Material for this task
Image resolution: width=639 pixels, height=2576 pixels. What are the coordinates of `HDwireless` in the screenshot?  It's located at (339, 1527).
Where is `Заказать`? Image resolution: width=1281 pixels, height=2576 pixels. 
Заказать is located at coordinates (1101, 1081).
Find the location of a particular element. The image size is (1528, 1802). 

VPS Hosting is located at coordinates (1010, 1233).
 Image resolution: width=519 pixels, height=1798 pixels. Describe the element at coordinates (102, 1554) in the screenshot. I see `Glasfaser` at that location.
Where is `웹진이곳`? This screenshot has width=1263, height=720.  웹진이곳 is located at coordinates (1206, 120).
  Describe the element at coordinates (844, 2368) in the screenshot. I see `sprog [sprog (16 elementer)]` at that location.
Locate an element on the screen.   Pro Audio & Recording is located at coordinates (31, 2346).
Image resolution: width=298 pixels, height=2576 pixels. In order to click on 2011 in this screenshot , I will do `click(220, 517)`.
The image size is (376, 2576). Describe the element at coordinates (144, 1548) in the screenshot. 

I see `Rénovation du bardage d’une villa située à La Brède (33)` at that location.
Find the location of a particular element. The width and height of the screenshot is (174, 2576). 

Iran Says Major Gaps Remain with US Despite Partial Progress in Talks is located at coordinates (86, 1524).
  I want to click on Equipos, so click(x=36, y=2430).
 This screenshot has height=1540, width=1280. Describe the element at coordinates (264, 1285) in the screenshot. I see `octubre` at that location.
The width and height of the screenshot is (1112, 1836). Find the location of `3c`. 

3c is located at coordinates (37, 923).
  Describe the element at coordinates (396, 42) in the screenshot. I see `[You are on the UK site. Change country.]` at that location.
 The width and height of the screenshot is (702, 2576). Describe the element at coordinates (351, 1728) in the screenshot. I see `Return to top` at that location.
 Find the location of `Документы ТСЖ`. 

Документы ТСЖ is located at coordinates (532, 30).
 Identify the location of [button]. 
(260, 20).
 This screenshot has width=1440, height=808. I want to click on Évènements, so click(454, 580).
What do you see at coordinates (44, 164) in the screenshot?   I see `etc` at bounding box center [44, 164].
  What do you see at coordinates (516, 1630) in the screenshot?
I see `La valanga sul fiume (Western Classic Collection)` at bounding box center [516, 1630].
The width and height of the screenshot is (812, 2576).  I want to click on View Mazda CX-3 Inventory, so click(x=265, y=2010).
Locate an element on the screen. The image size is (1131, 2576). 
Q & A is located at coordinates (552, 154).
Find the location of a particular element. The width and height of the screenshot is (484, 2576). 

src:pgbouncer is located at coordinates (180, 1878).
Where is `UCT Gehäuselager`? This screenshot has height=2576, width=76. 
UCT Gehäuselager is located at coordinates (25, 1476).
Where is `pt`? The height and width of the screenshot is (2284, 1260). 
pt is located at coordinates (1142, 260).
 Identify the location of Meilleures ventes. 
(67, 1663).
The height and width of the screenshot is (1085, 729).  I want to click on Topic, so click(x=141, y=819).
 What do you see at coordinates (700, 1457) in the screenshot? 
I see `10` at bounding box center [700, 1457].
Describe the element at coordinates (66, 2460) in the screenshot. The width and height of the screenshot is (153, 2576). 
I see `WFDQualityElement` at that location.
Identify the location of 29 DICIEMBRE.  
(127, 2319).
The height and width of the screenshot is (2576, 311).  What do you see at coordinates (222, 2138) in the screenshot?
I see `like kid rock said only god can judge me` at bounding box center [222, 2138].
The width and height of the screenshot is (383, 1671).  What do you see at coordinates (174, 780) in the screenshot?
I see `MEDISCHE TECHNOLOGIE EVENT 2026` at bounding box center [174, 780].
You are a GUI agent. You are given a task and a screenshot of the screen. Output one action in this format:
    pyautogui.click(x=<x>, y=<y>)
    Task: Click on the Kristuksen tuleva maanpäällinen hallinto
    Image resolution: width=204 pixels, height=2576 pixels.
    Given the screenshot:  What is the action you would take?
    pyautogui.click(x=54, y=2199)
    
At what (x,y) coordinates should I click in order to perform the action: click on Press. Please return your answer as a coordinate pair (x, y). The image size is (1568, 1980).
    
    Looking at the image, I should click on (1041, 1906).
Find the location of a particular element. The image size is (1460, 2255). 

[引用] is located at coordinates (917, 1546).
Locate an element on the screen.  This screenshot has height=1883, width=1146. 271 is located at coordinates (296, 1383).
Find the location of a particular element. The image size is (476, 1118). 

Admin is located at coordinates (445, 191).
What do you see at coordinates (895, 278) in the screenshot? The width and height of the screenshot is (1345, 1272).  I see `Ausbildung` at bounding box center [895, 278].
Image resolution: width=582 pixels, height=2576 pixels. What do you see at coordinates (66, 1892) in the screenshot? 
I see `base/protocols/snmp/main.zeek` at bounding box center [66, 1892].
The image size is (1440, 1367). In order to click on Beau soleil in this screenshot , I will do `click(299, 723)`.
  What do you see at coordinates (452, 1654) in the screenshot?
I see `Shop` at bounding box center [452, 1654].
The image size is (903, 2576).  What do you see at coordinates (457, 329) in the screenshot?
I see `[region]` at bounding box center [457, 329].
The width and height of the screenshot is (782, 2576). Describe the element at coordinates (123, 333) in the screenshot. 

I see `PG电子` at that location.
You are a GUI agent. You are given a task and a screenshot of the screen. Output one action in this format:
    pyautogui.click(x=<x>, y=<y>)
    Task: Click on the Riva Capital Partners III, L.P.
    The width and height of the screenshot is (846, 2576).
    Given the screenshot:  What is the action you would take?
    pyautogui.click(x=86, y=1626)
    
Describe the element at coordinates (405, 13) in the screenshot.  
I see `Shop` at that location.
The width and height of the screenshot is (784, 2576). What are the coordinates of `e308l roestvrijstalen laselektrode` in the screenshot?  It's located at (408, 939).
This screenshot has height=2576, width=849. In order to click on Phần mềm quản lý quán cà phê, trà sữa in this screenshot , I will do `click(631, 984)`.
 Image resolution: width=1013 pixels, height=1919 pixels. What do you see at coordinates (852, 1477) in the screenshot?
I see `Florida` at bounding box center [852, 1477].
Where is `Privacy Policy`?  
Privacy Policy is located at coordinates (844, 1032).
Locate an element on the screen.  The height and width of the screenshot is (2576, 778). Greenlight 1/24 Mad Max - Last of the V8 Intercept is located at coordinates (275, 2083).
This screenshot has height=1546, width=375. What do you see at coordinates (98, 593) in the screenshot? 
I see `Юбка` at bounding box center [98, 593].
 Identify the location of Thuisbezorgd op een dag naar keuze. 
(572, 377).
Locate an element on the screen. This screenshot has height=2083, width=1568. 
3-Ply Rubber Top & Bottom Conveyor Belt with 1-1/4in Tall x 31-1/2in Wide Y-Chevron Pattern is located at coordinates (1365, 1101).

Your assignment
Without any alteration, the preceding material should be retyped in full.

Reply to the task
Image resolution: width=639 pixels, height=2576 pixels. What are the coordinates of `HDwireless` in the screenshot?  It's located at (339, 1527).
Where is `Заказать`? Image resolution: width=1281 pixels, height=2576 pixels. 
Заказать is located at coordinates (1101, 1081).
Find the location of a particular element. The image size is (1528, 1802). 

VPS Hosting is located at coordinates (1010, 1233).
 Image resolution: width=519 pixels, height=1798 pixels. Describe the element at coordinates (102, 1554) in the screenshot. I see `Glasfaser` at that location.
Where is `웹진이곳`? This screenshot has width=1263, height=720.  웹진이곳 is located at coordinates (1206, 120).
  Describe the element at coordinates (844, 2368) in the screenshot. I see `sprog [sprog (16 elementer)]` at that location.
Locate an element on the screen.   Pro Audio & Recording is located at coordinates (31, 2346).
Image resolution: width=298 pixels, height=2576 pixels. In order to click on 2011 in this screenshot , I will do `click(220, 517)`.
The image size is (376, 2576). Describe the element at coordinates (144, 1548) in the screenshot. 

I see `Rénovation du bardage d’une villa située à La Brède (33)` at that location.
Find the location of a particular element. The width and height of the screenshot is (174, 2576). 

Iran Says Major Gaps Remain with US Despite Partial Progress in Talks is located at coordinates (86, 1524).
  I want to click on Equipos, so click(x=36, y=2430).
 This screenshot has height=1540, width=1280. Describe the element at coordinates (264, 1285) in the screenshot. I see `octubre` at that location.
The width and height of the screenshot is (1112, 1836). Find the location of `3c`. 

3c is located at coordinates (37, 923).
  Describe the element at coordinates (396, 42) in the screenshot. I see `[You are on the UK site. Change country.]` at that location.
 The width and height of the screenshot is (702, 2576). Describe the element at coordinates (351, 1728) in the screenshot. I see `Return to top` at that location.
 Find the location of `Документы ТСЖ`. 

Документы ТСЖ is located at coordinates (532, 30).
 Identify the location of [button]. 
(260, 20).
 This screenshot has width=1440, height=808. I want to click on Évènements, so click(454, 580).
What do you see at coordinates (44, 164) in the screenshot?   I see `etc` at bounding box center [44, 164].
  What do you see at coordinates (516, 1630) in the screenshot?
I see `La valanga sul fiume (Western Classic Collection)` at bounding box center [516, 1630].
The width and height of the screenshot is (812, 2576).  I want to click on View Mazda CX-3 Inventory, so click(x=265, y=2010).
Locate an element on the screen. The image size is (1131, 2576). 
Q & A is located at coordinates (552, 154).
Find the location of a particular element. The width and height of the screenshot is (484, 2576). 

src:pgbouncer is located at coordinates (180, 1878).
Where is `UCT Gehäuselager`? This screenshot has height=2576, width=76. 
UCT Gehäuselager is located at coordinates (25, 1476).
Where is `pt`? The height and width of the screenshot is (2284, 1260). 
pt is located at coordinates (1142, 260).
 Identify the location of Meilleures ventes. 
(67, 1663).
The height and width of the screenshot is (1085, 729).  I want to click on Topic, so click(x=141, y=819).
 What do you see at coordinates (700, 1457) in the screenshot? 
I see `10` at bounding box center [700, 1457].
Describe the element at coordinates (66, 2460) in the screenshot. The width and height of the screenshot is (153, 2576). 
I see `WFDQualityElement` at that location.
Identify the location of 29 DICIEMBRE.  
(127, 2319).
The height and width of the screenshot is (2576, 311).  What do you see at coordinates (222, 2138) in the screenshot?
I see `like kid rock said only god can judge me` at bounding box center [222, 2138].
The width and height of the screenshot is (383, 1671).  What do you see at coordinates (174, 780) in the screenshot?
I see `MEDISCHE TECHNOLOGIE EVENT 2026` at bounding box center [174, 780].
You are a GUI agent. You are given a task and a screenshot of the screen. Output one action in this format:
    pyautogui.click(x=<x>, y=<y>)
    Task: Click on the Kristuksen tuleva maanpäällinen hallinto
    Image resolution: width=204 pixels, height=2576 pixels.
    Given the screenshot:  What is the action you would take?
    pyautogui.click(x=54, y=2199)
    
At what (x,y) coordinates should I click in order to perform the action: click on Press. Please return your answer as a coordinate pair (x, y). The image size is (1568, 1980).
    
    Looking at the image, I should click on (1041, 1906).
Find the location of a particular element. The image size is (1460, 2255). 

[引用] is located at coordinates (917, 1546).
Locate an element on the screen.  This screenshot has height=1883, width=1146. 271 is located at coordinates (296, 1383).
Find the location of a particular element. The image size is (476, 1118). 

Admin is located at coordinates (445, 191).
What do you see at coordinates (895, 278) in the screenshot? The width and height of the screenshot is (1345, 1272).  I see `Ausbildung` at bounding box center [895, 278].
Image resolution: width=582 pixels, height=2576 pixels. What do you see at coordinates (66, 1892) in the screenshot? 
I see `base/protocols/snmp/main.zeek` at bounding box center [66, 1892].
The image size is (1440, 1367). In order to click on Beau soleil in this screenshot , I will do `click(299, 723)`.
  What do you see at coordinates (452, 1654) in the screenshot?
I see `Shop` at bounding box center [452, 1654].
The image size is (903, 2576).  What do you see at coordinates (457, 329) in the screenshot?
I see `[region]` at bounding box center [457, 329].
The width and height of the screenshot is (782, 2576). Describe the element at coordinates (123, 333) in the screenshot. 

I see `PG电子` at that location.
You are a GUI agent. You are given a task and a screenshot of the screen. Output one action in this format:
    pyautogui.click(x=<x>, y=<y>)
    Task: Click on the Riva Capital Partners III, L.P.
    The width and height of the screenshot is (846, 2576).
    Given the screenshot:  What is the action you would take?
    pyautogui.click(x=86, y=1626)
    
Describe the element at coordinates (405, 13) in the screenshot.  
I see `Shop` at that location.
The width and height of the screenshot is (784, 2576). What are the coordinates of `e308l roestvrijstalen laselektrode` in the screenshot?  It's located at (408, 939).
This screenshot has height=2576, width=849. In order to click on Phần mềm quản lý quán cà phê, trà sữa in this screenshot , I will do `click(631, 984)`.
 Image resolution: width=1013 pixels, height=1919 pixels. What do you see at coordinates (852, 1477) in the screenshot?
I see `Florida` at bounding box center [852, 1477].
Where is `Privacy Policy`?  
Privacy Policy is located at coordinates (844, 1032).
Locate an element on the screen.  The height and width of the screenshot is (2576, 778). Greenlight 1/24 Mad Max - Last of the V8 Intercept is located at coordinates (275, 2083).
This screenshot has height=1546, width=375. What do you see at coordinates (98, 593) in the screenshot? 
I see `Юбка` at bounding box center [98, 593].
 Identify the location of Thuisbezorgd op een dag naar keuze. 
(572, 377).
Locate an element on the screen. This screenshot has height=2083, width=1568. 
3-Ply Rubber Top & Bottom Conveyor Belt with 1-1/4in Tall x 31-1/2in Wide Y-Chevron Pattern is located at coordinates (1365, 1101).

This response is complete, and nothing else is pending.